TASK REQUIREMENTS → When a line in the entries contains the word "prev", copy that line in full.

DATA FOR THIS EXERCISE →
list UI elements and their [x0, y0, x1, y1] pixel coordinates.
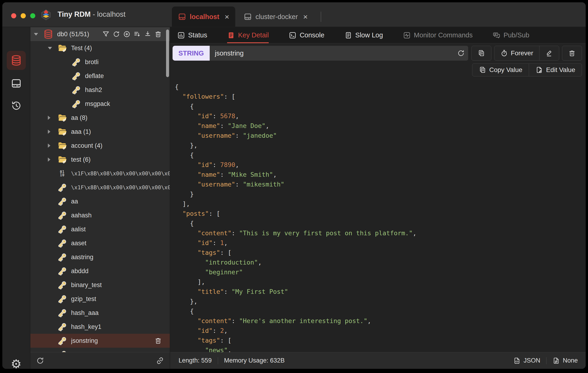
close-window-button[interactable]	[11, 13, 16, 18]
value-viewer[interactable]: { "followers": [ { "id": 5678, "name": "…	[170, 80, 586, 352]
reload-value-icon[interactable]	[457, 49, 465, 57]
key-icon	[57, 196, 67, 206]
minimize-window-button[interactable]	[21, 13, 26, 18]
json-line: },	[175, 140, 586, 150]
refresh-icon[interactable]	[113, 31, 120, 38]
json-line: "beginner"	[175, 267, 586, 277]
tree-row-abddd[interactable]: abddd	[31, 264, 170, 278]
zoom-window-button[interactable]	[30, 13, 35, 18]
tab-monitor-commands[interactable]: Monitor Commands	[403, 27, 472, 43]
copy-key-button[interactable]	[472, 46, 491, 61]
servers-nav-button[interactable]	[11, 78, 22, 89]
document-code-icon	[513, 357, 521, 364]
tab-console[interactable]: Console	[289, 27, 324, 43]
key-name-input[interactable]	[215, 50, 457, 57]
settings-button[interactable]: ⚙	[10, 358, 22, 369]
connection-tab-localhost[interactable]: localhost ×	[172, 7, 235, 27]
json-line: "username": "janedoe"	[175, 131, 586, 140]
reload-keys-icon[interactable]	[36, 356, 44, 365]
json-line: "id": 5678,	[175, 111, 586, 121]
ttl-label: Forever	[511, 50, 533, 57]
edit-document-icon	[536, 66, 543, 74]
history-nav-button[interactable]	[11, 100, 21, 111]
tree-row-msgpack[interactable]: msgpack	[31, 97, 170, 111]
view-format-select[interactable]: JSON	[513, 357, 540, 364]
trash-icon	[568, 50, 576, 57]
key-browser-sidebar: db0 (51/51)Test (4)brotlideflatehash2msg…	[31, 27, 170, 369]
tree-row-aahash[interactable]: aahash	[31, 208, 170, 222]
tab-pub-sub[interactable]: Pub/Sub	[493, 27, 529, 43]
copy-icon	[479, 66, 486, 74]
tree-item-label: brotli	[85, 59, 99, 66]
connection-tab-cluster-docker[interactable]: cluster-docker ×	[238, 7, 314, 27]
copy-value-button[interactable]: Copy Value	[472, 64, 529, 76]
tree-row-aalist[interactable]: aalist	[31, 222, 170, 236]
tree-row-aa[interactable]: aa	[31, 194, 170, 208]
key-icon	[57, 294, 67, 304]
tree-row-jsonstring[interactable]: jsonstring	[31, 334, 170, 348]
json-line: {	[175, 219, 586, 228]
chevron-down-icon[interactable]	[34, 33, 38, 35]
tree-row-x1f-x8b-x08-x00-x00-x00-x00-x00[interactable]: \x1F\x8B\x08\x00\x00\x00\x00\x00...	[31, 181, 170, 194]
tree-folder-test-6[interactable]: test (6)	[31, 153, 170, 167]
close-tab-icon[interactable]: ×	[225, 13, 229, 21]
edit-value-button[interactable]: Edit Value	[529, 64, 582, 76]
key-tree[interactable]: db0 (51/51)Test (4)brotlideflatehash2msg…	[31, 27, 170, 352]
decode-format-select[interactable]: None	[552, 357, 578, 364]
json-line: "title": "My First Post"	[175, 287, 586, 297]
delete-icon[interactable]	[154, 337, 162, 344]
tree-row-jsonstring2[interactable]: jsonstring2	[31, 348, 170, 352]
key-icon	[57, 308, 67, 318]
tree-row-brotli[interactable]: brotli	[31, 55, 170, 69]
add-key-icon[interactable]	[123, 31, 130, 38]
ttl-button[interactable]: Forever	[494, 46, 539, 60]
json-line: "id": 2,	[175, 326, 586, 336]
key-toolbar: STRING Forever	[170, 46, 586, 61]
tree-folder-test-4[interactable]: Test (4)	[31, 41, 170, 55]
json-line: "id": 1,	[175, 238, 586, 248]
databases-nav-button[interactable]	[7, 51, 26, 70]
title-bar: Tiny RDM - localhost localhost × cluster…	[2, 2, 586, 27]
delete-key-button[interactable]	[562, 46, 582, 61]
json-line: "followers": [	[175, 92, 586, 102]
tree-folder-account-4[interactable]: account (4)	[31, 139, 170, 153]
chevron-right-icon[interactable]	[48, 116, 50, 120]
key-icon	[57, 210, 67, 220]
ttl-edit-group: Forever	[494, 46, 559, 61]
tree-row-deflate[interactable]: deflate	[31, 69, 170, 83]
json-line: "content": "This is my very first post o…	[175, 228, 586, 238]
sort-list-icon[interactable]	[134, 31, 141, 38]
tree-item-label: Test (4)	[71, 45, 92, 52]
rename-key-button[interactable]	[539, 46, 559, 60]
link-icon[interactable]	[156, 356, 164, 365]
filter-icon[interactable]	[102, 31, 110, 38]
tree-row-aastring[interactable]: aastring	[31, 250, 170, 264]
tree-row-binary-test[interactable]: binary_test	[31, 278, 170, 292]
chevron-down-icon[interactable]	[48, 47, 52, 50]
chevron-right-icon[interactable]	[48, 130, 50, 134]
tab-slow-log[interactable]: Slow Log	[344, 27, 383, 43]
tree-folder-aa-8[interactable]: aa (8)	[31, 111, 170, 125]
tree-row-hash-aaa[interactable]: hash_aaa	[31, 306, 170, 320]
chevron-right-icon[interactable]	[48, 144, 50, 148]
edit-value-label: Edit Value	[546, 66, 575, 74]
tab-label: Console	[300, 31, 324, 39]
tab-key-detail[interactable]: Key Detail	[227, 27, 269, 43]
json-line: "name": "Mike Smith",	[175, 170, 586, 180]
tab-status[interactable]: Status	[177, 27, 207, 43]
tree-item-label: aa	[71, 198, 78, 205]
tree-scrollbar-thumb[interactable]	[166, 30, 169, 77]
tree-row-aaset[interactable]: aaset	[31, 236, 170, 250]
chevron-right-icon[interactable]	[48, 158, 50, 162]
tree-folder-aaa-1[interactable]: aaa (1)	[31, 125, 170, 139]
tree-row-hash2[interactable]: hash2	[31, 83, 170, 97]
tree-row-db0-51-51[interactable]: db0 (51/51)	[31, 27, 170, 41]
json-line: ],	[175, 199, 586, 209]
close-tab-icon[interactable]: ×	[303, 13, 308, 21]
import-icon[interactable]	[144, 31, 151, 38]
delete-icon[interactable]	[154, 31, 162, 38]
tree-row-hash-key1[interactable]: hash_key1	[31, 320, 170, 334]
tree-item-label: aahash	[71, 212, 92, 219]
tree-row-gzip-test[interactable]: gzip_test	[31, 292, 170, 306]
tree-row-x1f-x8b-x08-x00-x00-x00-x00-x00[interactable]: 0110\x1F\x8B\x08\x00\x00\x00\x00\x00...	[31, 167, 170, 181]
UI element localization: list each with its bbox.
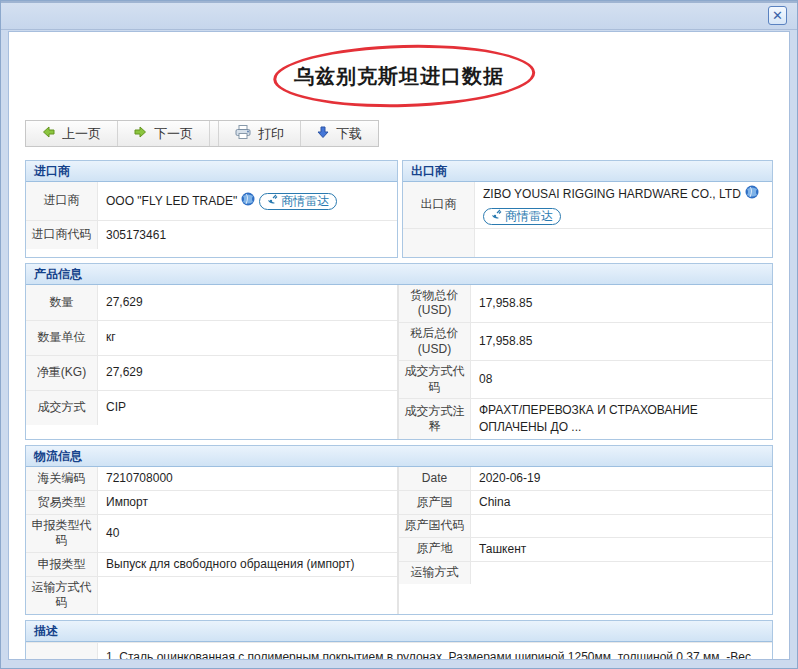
exporter-name-value: ZIBO YOUSAI RIGGING HARDWARE CO., LTD [475,182,772,228]
importer-exporter-section: 进口商 进口商 OOO "FLY LED TRADE" [25,160,773,258]
importer-name-label: 进口商 [26,182,98,220]
table-row: 出口商 ZIBO YOUSAI RIGGING HARDWARE CO., LT… [403,182,772,228]
radar-badge-label: 商情雷达 [281,193,329,210]
field-value: 17,958.85 [471,323,772,360]
table-row: 货物总价 (USD) 17,958.85 [399,285,772,322]
exporter-name-label: 出口商 [403,182,475,228]
field-label: 净重(KG) [26,356,98,390]
field-label: 海关编码 [26,467,98,490]
field-label: 货物总价 (USD) [399,285,471,322]
print-button[interactable]: 打印 [219,121,301,146]
logistics-info-section: 物流信息 海关编码 7210708000 贸易类型 Импорт 申报类型代码 … [25,445,773,615]
field-value: ФРАХТ/ПЕРЕВОЗКА И СТРАХОВАНИЕ ОПЛАЧЕНЫ Д… [471,399,772,439]
field-value: China [471,491,772,514]
dialog-titlebar [1,1,797,30]
field-value: 08 [471,361,772,398]
prev-page-button[interactable]: 上一页 [26,121,118,146]
exporter-header: 出口商 [403,161,772,182]
globe-icon[interactable] [745,185,759,204]
prev-page-label: 上一页 [62,125,101,143]
logistics-left-table: 海关编码 7210708000 贸易类型 Импорт 申报类型代码 40 申报… [26,467,398,614]
field-value: 2020-06-19 [471,467,772,490]
field-value: 27,629 [98,285,397,320]
description-header: 描述 [26,621,772,642]
importer-panel: 进口商 进口商 OOO "FLY LED TRADE" [25,160,398,258]
field-label: 数量单位 [26,321,98,355]
field-label: 运输方式代码 [26,577,98,614]
table-row: 运输方式代码 [26,576,397,614]
download-button[interactable]: 下载 [301,121,378,146]
logistics-right-table: Date 2020-06-19 原产国 China 原产国代码 原产地 Ташк… [398,467,772,614]
empty-value [475,229,772,257]
table-row: 产品描述 1. Сталь оцинкованная с полимерным … [26,642,772,660]
product-info-section: 产品信息 数量 27,629 数量单位 кг 净重(KG) 27,629 [25,263,773,440]
field-value: Импорт [98,491,397,514]
importer-code-value: 305173461 [98,221,397,249]
exporter-radar-badge[interactable]: 商情雷达 [483,208,561,225]
toolbar-separator [210,121,219,146]
field-value: CIP [98,391,397,425]
table-row: 税后总价 (USD) 17,958.85 [399,322,772,360]
page-title: 乌兹别克斯坦进口数据 [294,63,504,90]
table-row: 原产国代码 [399,514,772,537]
exporter-panel: 出口商 出口商 ZIBO YOUSAI RIGGING HARDWARE CO.… [402,160,773,258]
dialog-window: ✕ 乌兹别克斯坦进口数据 上一页 下一页 [0,0,798,669]
table-row [403,228,772,257]
arrow-right-icon [134,126,147,141]
field-label: 成交方式注释 [399,399,471,439]
dialog-content: 乌兹别克斯坦进口数据 上一页 下一页 [8,31,790,660]
field-value [471,562,772,584]
close-icon[interactable]: ✕ [768,6,787,25]
printer-icon [235,125,251,142]
importer-radar-badge[interactable]: 商情雷达 [259,193,337,210]
importer-header: 进口商 [26,161,397,182]
table-row: Date 2020-06-19 [399,467,772,490]
field-value: 27,629 [98,356,397,390]
table-row: 申报类型代码 40 [26,514,397,552]
product-info-header: 产品信息 [26,264,772,285]
empty-label [403,229,475,257]
satellite-dish-icon [267,193,278,210]
importer-name-value: OOO "FLY LED TRADE" [98,182,397,220]
table-row: 贸易类型 Импорт [26,490,397,514]
description-section: 描述 产品描述 1. Сталь оцинкованная с полимерн… [25,620,773,660]
field-label: 贸易类型 [26,491,98,514]
table-row: 申报类型 Выпуск для свободного обращения (им… [26,552,397,576]
arrow-left-icon [42,126,55,141]
importer-name-text: OOO "FLY LED TRADE" [106,193,237,210]
field-label: 数量 [26,285,98,320]
radar-badge-label: 商情雷达 [505,208,553,225]
field-value: 40 [98,515,397,552]
table-row: 运输方式 [399,561,772,584]
importer-code-label: 进口商代码 [26,221,98,249]
pager-toolbar: 上一页 下一页 打印 [25,120,379,147]
next-page-label: 下一页 [154,125,193,143]
description-label: 产品描述 [26,643,98,660]
field-label: 申报类型 [26,553,98,576]
field-label: 成交方式代码 [399,361,471,398]
field-label: 原产地 [399,538,471,561]
field-label: 原产国代码 [399,515,471,537]
table-row: 成交方式注释 ФРАХТ/ПЕРЕВОЗКА И СТРАХОВАНИЕ ОПЛ… [399,398,772,439]
field-label: 原产国 [399,491,471,514]
field-value: 17,958.85 [471,285,772,322]
title-area: 乌兹别克斯坦进口数据 [25,32,773,120]
satellite-dish-icon [491,208,502,225]
table-row: 进口商 OOO "FLY LED TRADE" [26,182,397,220]
description-value: 1. Сталь оцинкованная с полимерным покры… [98,643,772,660]
table-row: 原产地 Ташкент [399,537,772,561]
logistics-info-header: 物流信息 [26,446,772,467]
product-left-table: 数量 27,629 数量单位 кг 净重(KG) 27,629 成交方式 CIP [26,285,398,439]
field-label: 成交方式 [26,391,98,425]
field-label: Date [399,467,471,490]
globe-icon[interactable] [241,192,255,211]
field-value: кг [98,321,397,355]
field-label: 税后总价 (USD) [399,323,471,360]
table-row: 进口商代码 305173461 [26,220,397,249]
exporter-name-text: ZIBO YOUSAI RIGGING HARDWARE CO., LTD [483,186,741,203]
field-label: 申报类型代码 [26,515,98,552]
table-row: 数量单位 кг [26,320,397,355]
next-page-button[interactable]: 下一页 [118,121,210,146]
print-label: 打印 [258,125,284,143]
field-value: Ташкент [471,538,772,561]
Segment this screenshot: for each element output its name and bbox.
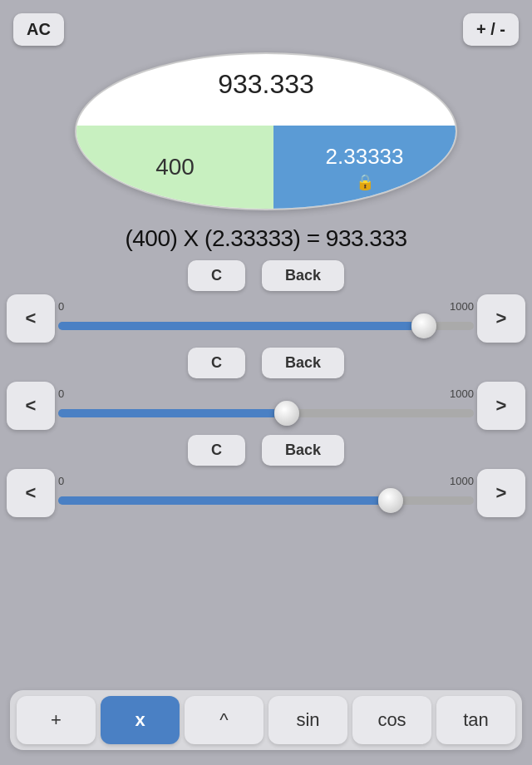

TASK RESULT →
prev-page-button[interactable]: 上一页 [26,121,118,146]
prev-page-label: 上一页 [62,125,101,143]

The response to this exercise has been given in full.